Foto: Ilustrasi
Penulis: Nisa Alfiani
TVRINews, Jakarta
Subvarian Omicron terbaru bernama BN.1 sudah terdeteksi masuk Indonesia. Saat ini Kementerian Kesehatan RI sedang mengamati pola BN.1 menjelang perayaan Natal dan Tahun Baru 2023.
"Kita sudah melewati gelombang XBB dan BQ.1, tapi kami perhatikan, ada subvarian baru BN.1. Untuk jumlah kasus BN.1 di Indonesia, saya masih belum tahu persisnya berapa kasus.

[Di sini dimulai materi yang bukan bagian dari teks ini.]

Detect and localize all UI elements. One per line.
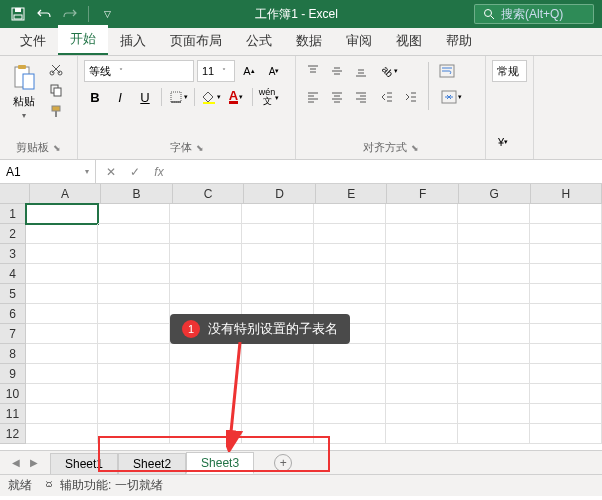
cell[interactable] (98, 304, 170, 324)
cell[interactable] (314, 264, 386, 284)
cell[interactable] (314, 224, 386, 244)
cell[interactable] (98, 224, 170, 244)
cell[interactable] (242, 404, 314, 424)
font-size-select[interactable]: 11˅ (197, 60, 235, 82)
row-header[interactable]: 7 (0, 324, 26, 344)
cell[interactable] (386, 424, 458, 444)
row-header[interactable]: 4 (0, 264, 26, 284)
tab-file[interactable]: 文件 (8, 27, 58, 55)
cell[interactable] (242, 304, 314, 324)
cell[interactable] (98, 204, 170, 224)
cell[interactable] (170, 204, 242, 224)
col-header[interactable]: B (101, 184, 173, 203)
search-box[interactable]: 搜索(Alt+Q) (474, 4, 594, 24)
cell[interactable] (386, 344, 458, 364)
wrap-text-icon[interactable] (435, 60, 459, 82)
cell[interactable] (314, 204, 386, 224)
cell[interactable] (242, 244, 314, 264)
row-header[interactable]: 6 (0, 304, 26, 324)
cell[interactable] (242, 204, 314, 224)
cell[interactable] (26, 324, 98, 344)
row-header[interactable]: 1 (0, 204, 26, 224)
cell[interactable] (26, 244, 98, 264)
cell[interactable] (458, 224, 530, 244)
cell[interactable] (458, 424, 530, 444)
cell[interactable] (386, 284, 458, 304)
font-name-select[interactable]: 等线˅ (84, 60, 194, 82)
cell[interactable] (242, 284, 314, 304)
cell[interactable] (386, 244, 458, 264)
tab-help[interactable]: 帮助 (434, 27, 484, 55)
col-header[interactable]: F (387, 184, 459, 203)
cell[interactable] (314, 364, 386, 384)
currency-icon[interactable]: ¥▾ (492, 131, 514, 153)
cell[interactable] (98, 404, 170, 424)
cell[interactable] (386, 204, 458, 224)
cell[interactable] (98, 264, 170, 284)
col-header[interactable]: A (30, 184, 102, 203)
cell[interactable] (314, 404, 386, 424)
col-header[interactable]: D (244, 184, 316, 203)
cell[interactable] (386, 384, 458, 404)
cell[interactable] (170, 384, 242, 404)
number-format-select[interactable]: 常规 (492, 60, 527, 82)
cell[interactable] (458, 344, 530, 364)
cell[interactable] (242, 344, 314, 364)
cell[interactable] (242, 384, 314, 404)
cell[interactable] (98, 324, 170, 344)
sheet-nav-prev-icon[interactable]: ◀ (8, 455, 24, 471)
cell[interactable] (170, 424, 242, 444)
cell[interactable] (98, 244, 170, 264)
cancel-icon[interactable]: ✕ (100, 162, 122, 182)
formula-input[interactable] (174, 160, 602, 183)
cell[interactable] (530, 284, 602, 304)
cell[interactable] (314, 344, 386, 364)
cell[interactable] (98, 424, 170, 444)
align-launcher-icon[interactable]: ⬊ (411, 143, 419, 153)
align-top-icon[interactable] (302, 60, 324, 82)
cell[interactable] (530, 224, 602, 244)
cell[interactable] (26, 224, 98, 244)
cell[interactable] (26, 344, 98, 364)
row-header[interactable]: 10 (0, 384, 26, 404)
decrease-font-icon[interactable]: A▾ (263, 60, 285, 82)
cell[interactable] (530, 304, 602, 324)
cell[interactable] (458, 404, 530, 424)
cell[interactable] (314, 284, 386, 304)
cell[interactable] (98, 384, 170, 404)
cell[interactable] (98, 284, 170, 304)
row-header[interactable]: 8 (0, 344, 26, 364)
cell[interactable] (530, 404, 602, 424)
select-all-corner[interactable] (0, 184, 30, 203)
cell[interactable] (242, 364, 314, 384)
cell[interactable] (530, 364, 602, 384)
cell[interactable] (242, 424, 314, 444)
cell[interactable] (242, 264, 314, 284)
tab-home[interactable]: 开始 (58, 25, 108, 55)
row-header[interactable]: 9 (0, 364, 26, 384)
cell[interactable] (26, 404, 98, 424)
cell[interactable] (242, 324, 314, 344)
cell[interactable] (170, 344, 242, 364)
cell[interactable] (386, 364, 458, 384)
row-header[interactable]: 5 (0, 284, 26, 304)
cell[interactable] (458, 384, 530, 404)
cell[interactable] (314, 304, 386, 324)
tab-view[interactable]: 视图 (384, 27, 434, 55)
sheet-nav-next-icon[interactable]: ▶ (26, 455, 42, 471)
col-header[interactable]: C (173, 184, 245, 203)
cell[interactable] (386, 264, 458, 284)
tab-insert[interactable]: 插入 (108, 27, 158, 55)
italic-button[interactable]: I (109, 86, 131, 108)
cell[interactable] (530, 424, 602, 444)
tab-formulas[interactable]: 公式 (234, 27, 284, 55)
cell[interactable] (386, 304, 458, 324)
row-header[interactable]: 11 (0, 404, 26, 424)
cell[interactable] (530, 324, 602, 344)
cell[interactable] (530, 244, 602, 264)
cell[interactable] (314, 324, 386, 344)
indent-decrease-icon[interactable] (376, 86, 398, 108)
row-header[interactable]: 12 (0, 424, 26, 444)
cell[interactable] (170, 404, 242, 424)
border-icon[interactable]: ▾ (167, 86, 189, 108)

Tapi yang pasti, kasus itu sudah ditemukan di Indonesia," kata Kepala Biro Komunikasi dan Pelayanan Publik Kemenkes RI Siti Nadia Tarmizi di Jakarta, Kamis (8/12/2022).
Nadia menambahkan, bahwa subvarian BN.1 telah ditambahkan ke dalam daftar varian Virus Corona yang dirilis oleh Pusat Pengendalian dan Pencegahan Penyakit (CDC) Amerika Serikat karena menyumbang empat persen kasus infeksi di negara tersebut.
"Kami sedang monitor varian baru yang sekarang ini, termasuk BN.1, sebab di beberapa negara juga sudah dilaporkan, tapi dia belum mengalami tren peningkatan kasus," ujar Nadia.
Umumnya, varian baru Virus Corona bertahan rata-rata selama tiga bulan. Setelah sampai pada puncaknya, kasus akan melandai.
Saat ini, Kemenkes sedang meningkatkan upaya surveilans untuk melacak kasus BN.1 melalui pemeriksaan genomik dari pasien yang terpapar SARS-COV-2 untuk melihat pola spesifik dari varian baru tersebut.